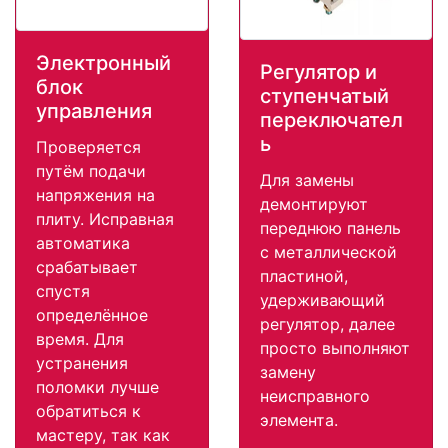
Электронный
Регулятор и
блок
ступенчатый
управления
переключател
ь
Проверяется
путём подачи
Для замены
напряжения на
демонтируют
плиту. Исправная
переднюю панель
автоматика
с металлической
срабатывает
пластиной,
спустя
удерживающий
определённое
регулятор, далее
время. Для
просто выполняют
устранения
замену
поломки лучше
неисправного
обратиться к
элемента.
мастеру, так как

◆ ◆ ◆ ◆

_About this task_
Reproduce the lines above exactly, image-free.

_Reply to the exercise_
Электронный
Регулятор и
блок
ступенчатый
управления
переключател
ь
Проверяется
путём подачи
Для замены
напряжения на
демонтируют
плиту. Исправная
переднюю панель
автоматика
с металлической
срабатывает
пластиной,
спустя
удерживающий
определённое
регулятор, далее
время. Для
просто выполняют
устранения
замену
поломки лучше
неисправного
обратиться к
элемента.
мастеру, так как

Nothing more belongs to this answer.